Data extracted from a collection
· · · ·

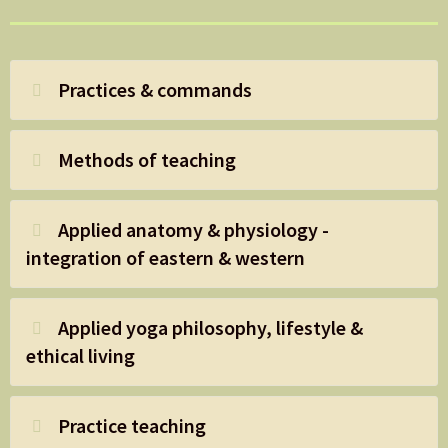
Practices & commands
Methods of teaching
Applied anatomy & physiology -
integration of eastern & western
Applied yoga philosophy, lifestyle &
ethical living
Practice teaching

· · · ·

→ **WHAT TO WORK ON**:
Set down exactly what runs from the line with "integration of eastern & western" to the last line of the data above, including both of those lines and no others.

→ **YOUR RESPONSE**:
integration of eastern & western
Applied yoga philosophy, lifestyle &
ethical living
Practice teaching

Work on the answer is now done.